OpenClaw updated the script to parse the Jira description field more intelligently. Instead of just using the title, it would extract the first few sentences from sections like “Summary” or “Goal” - the parts that explained what users would actually experience.
The next run was dramatically better. Entries like “Webhook configuration now accepts internal service URLs without requiring full domain names” actually explained what changed in a way that made sense.
Polishing the Output
But we weren’t done. I reviewed the generated changelog and noticed inconsistencies:
- Some entries started with lowercase, others with uppercase
- Technical jargon like “FE” and “UI” weren’t translated
- Spelling was inconsistent (“cancelled” vs “canceled”)
- Some descriptions were verbose and unclear
I gave OpenClaw feedback: “This is much better! But we need to polish the grammar and make it consistent.”
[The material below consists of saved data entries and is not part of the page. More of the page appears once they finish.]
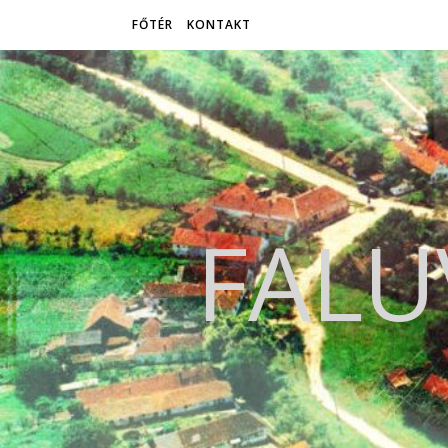
FŐTÉR
KONTAKT
FALU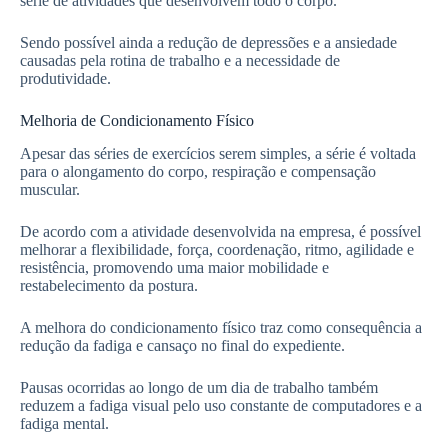
série de atividades que desenvolvem todo o corpo.
Sendo possível ainda a redução de depressões e a ansiedade
causadas pela rotina de trabalho e a necessidade de
produtividade.
Melhoria de Condicionamento Físico
Apesar das séries de exercícios serem simples, a série é voltada
para o alongamento do corpo, respiração e compensação
muscular.
De acordo com a atividade desenvolvida na empresa, é possível
melhorar a flexibilidade, força, coordenação, ritmo, agilidade e
resistência, promovendo uma maior mobilidade e
restabelecimento da postura.
A melhora do condicionamento físico traz como consequência a
redução da fadiga e cansaço no final do expediente.
Pausas ocorridas ao longo de um dia de trabalho também
reduzem a fadiga visual pelo uso constante de computadores e a
fadiga mental.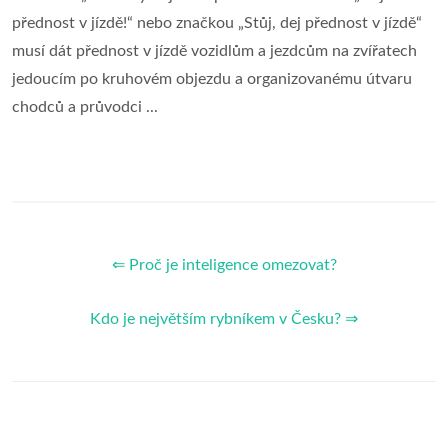
přednost v jízdě!“ nebo značkou „Stůj, dej přednost v jízdě“
musí dát přednost v jízdě vozidlům a jezdcům na zvířatech
jedoucím po kruhovém objezdu a organizovanému útvaru
chodců a průvodci ...
⇐ Proč je inteligence omezovat?
Kdo je největším rybníkem v Česku? ⇒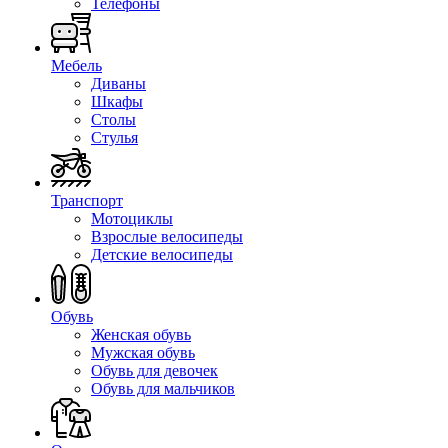
Телефоны
Мебель
Диваны
Шкафы
Столы
Стулья
Транспорт
Мотоциклы
Взрослые велосипеды
Детские велосипеды
Обувь
Женская обувь
Мужская обувь
Обувь для девочек
Обувь для мальчиков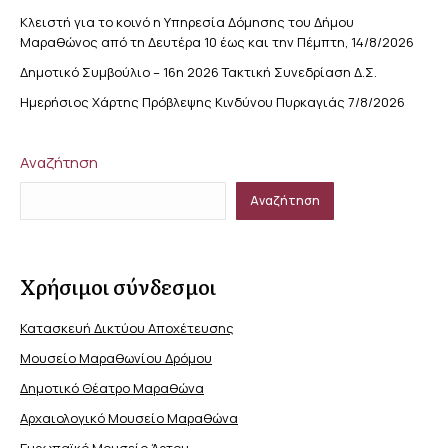
Κλειστή για το κοινό η Υπηρεσία Δόμησης του Δήμου
Μαραθώνος από τη Δευτέρα 10 έως και την Πέμπτη, 14/8/2026
Δημοτικό Συμβούλιο – 16η 2026 Τακτική Συνεδρίαση Δ.Σ.
Ημερήσιος Χάρτης Πρόβλεψης Κινδύνου Πυρκαγιάς 7/8/2026
Αναζήτηση
Αναζήτηση
Χρήσιμοι σύνδεσμοι
Κατασκευή Δικτύου Αποχέτευσης
Μουσείο Μαραθωνίου Δρόμου
Δημοτικό Θέατρο Μαραθώνα
Αρχαιολογικό Μουσείο Μαραθώνα
Ευρωπαϊκό Μουσείο Άρτου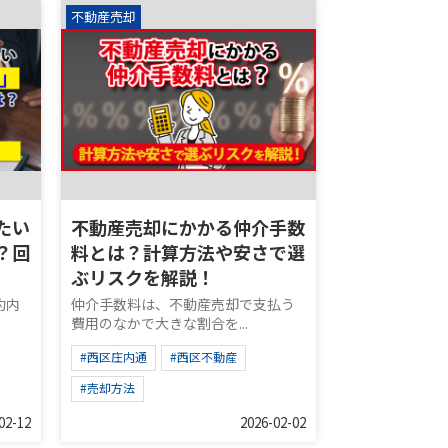
不動産売却
たい
不動産売却にかかる仲介手数
？回
料とは？計算方法や安さで選
ぶリスクを解説！
約内
仲介手数料は、不動産売却で支払う
費用のなかで大きな割合を...
#西区庄内通
#西区不動産
#売却方法
02-12
2026-02-02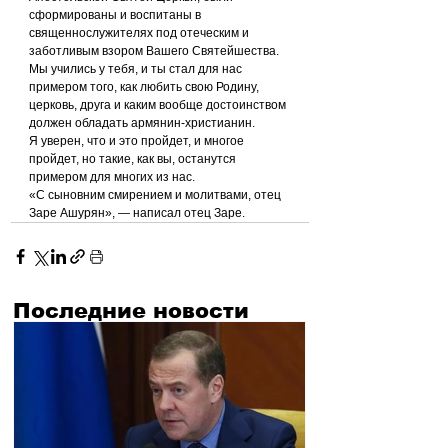
сформированы и воспитаны в 
священнослужителях под отеческим и 
заботливым взором Вашего Святейшества.
Мы учились у тебя, и ты стал для нас 
примером того, как любить свою Родину, 
церковь, друга и каким вообще достоинством 
должен обладать армянин-христианин.
Я уверен, что и это пройдет, и многое 
пройдет, но такие, как вы, останутся 
примером для многих из нас.
«С сыновним смирением и молитвами, отец 
Заре Ашурян», — написал отец Заре.
Последние новости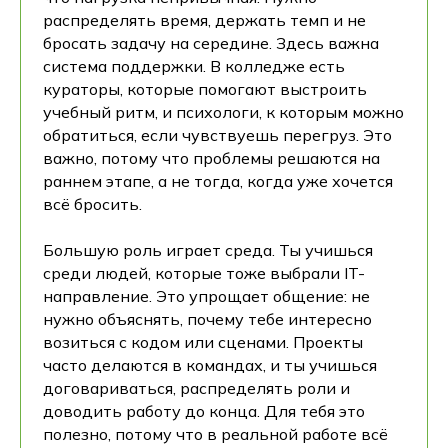
распределять время, держать темп и не
бросать задачу на середине. Здесь важна
система поддержки. В колледже есть
кураторы, которые помогают выстроить
учебный ритм, и психологи, к которым можно
обратиться, если чувствуешь перегруз. Это
важно, потому что проблемы решаются на
раннем этапе, а не тогда, когда уже хочется
всё бросить.
Большую роль играет среда. Ты учишься
среди людей, которые тоже выбрали IT-
направление. Это упрощает общение: не
нужно объяснять, почему тебе интересно
возиться с кодом или сценами. Проекты
часто делаются в командах, и ты учишься
договариваться, распределять роли и
доводить работу до конца. Для тебя это
полезно, потому что в реальной работе всё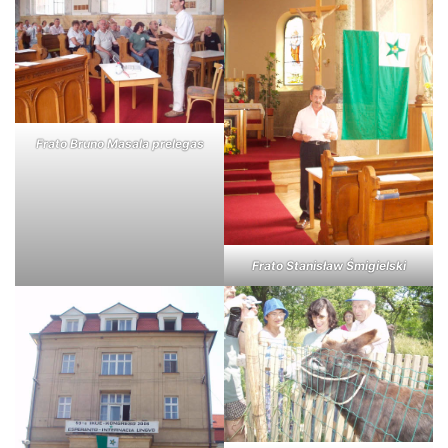
Frato Bruno Masala prelegas
Frato Stanisław Śmigielski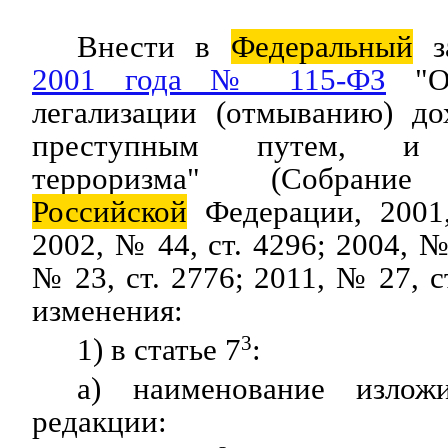
Внести в
Федеральный
з
2001 года № 115-ФЗ
"О 
легализации (отмыванию) до
преступным путем, и 
терроризма" (Собрание з
Российской
Федерации, 2001
2002, № 44, ст. 4296; 2004, №
№ 23, ст. 2776; 2011, № 27, 
изменения:
1) в статье 7
3
:
а) наименование излож
редакции: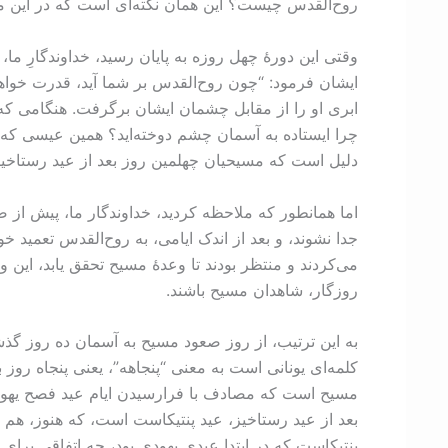
روح‌القدس چیست؟ این همان نکته‌ای است که در این مق
وقتی این دورۀ چهل روزه به پایان رسید، خداوندگارِ ما، 
ایشان فرمود: “چون روح‌القدس بر شما آید، قدرت خواهید
ابری او را از مقابل چشمان ایشان برگرفت. هنگامی که 
دلیل است که مسیحیان چهلمین روز بعد از عید رستاخ
اما همانطور که ملاحظه کردید، خداوندگار ما، پیش از صع
جدا نشوند، و بعد از اندک ايامی، به روح‌القدس تعمید خ
می‌کردند و منتظر بودند تا وعدۀ مسیح تحقق یابد، این
روزگار، شاهدان مسیح باشند.
به این ترتیب، از روز صعود مسیح به آسمان ده روز گذ
کلمه‌ای یونانی است به معنی “پنجاهه”، یعنی پنجاه روز ب
مسیح است که مصادف با فرارسيدن ايام عيد فصح یهودیا
بعد از عید رستاخيز، عید پنتیکاست است، که هنوز، هم 
پنتیکاست که در ابتدا عیدی یهودی بود، چه اتفاقی برای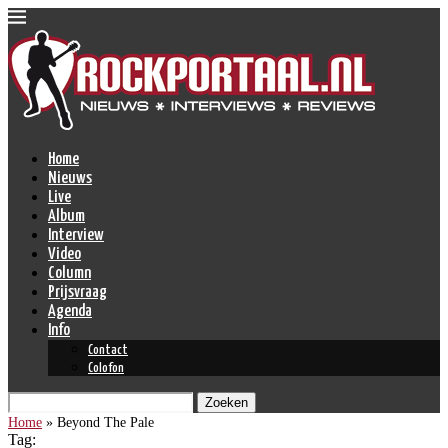
Home
Nieuws
Live
Album
Interview
Video
Column
Prijsvraag
Agenda
Info
Contact
Colofon
Zoeken
Home
»
Beyond The Pale
Tag:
OpenClaw added a final “grammar polish” pass to the workflow. It would:
- Ensure consistent capitalization
- Replace technical terms (but preserve domain-specific words, our customers understand)
- Fix common spelling issues
- Remove awkward constructions
- Format everything uniformly
The final output looked professional, consistent, and most importantly - readable for our customers.
The Final Workflow
After several iterations, we ended up with a complete workflow:
- Fetch commits from GitHub between two release tags
- Parse semantic commits and filter out placeholder tickets
- Enrich with Jira data by fetching ticket descriptions via the Cloud API
- Extract user-facing context from Jira’s description field
- Simplify technical language while preserving domain terms
- Polish grammar and consistency for a professional finish
- Output formatted markdown in a code block, ready to copy/paste
All of this happens with a single command: “Run release preparation for version X.Y.Z based on version A.B.C”
The workflow takes about 30 seconds to run. What used to be an 8-hour task is now literally a one-minute operation.
What’s Next
I’ve saved the workflow as a custom OpenClaw skill, which means it’s reusable and can be refined over time. As our commit format or Jira structure evolves or tools change, I can iterate on the workflow to keep it aligned with our processes.
I’m also exploring what other repetitive tasks in my role could benefit from this kind of custom AI automation. The possibilities feel endless once you realize AI assistants can do more than just answer questions - they can be collaborative partners in building real, useful tools.
If you’re using OpenClaw or similar AI assistants for more than just chat, I’d love to hear what workflows you’ve built. The automation possibilities here are genuinely exciting.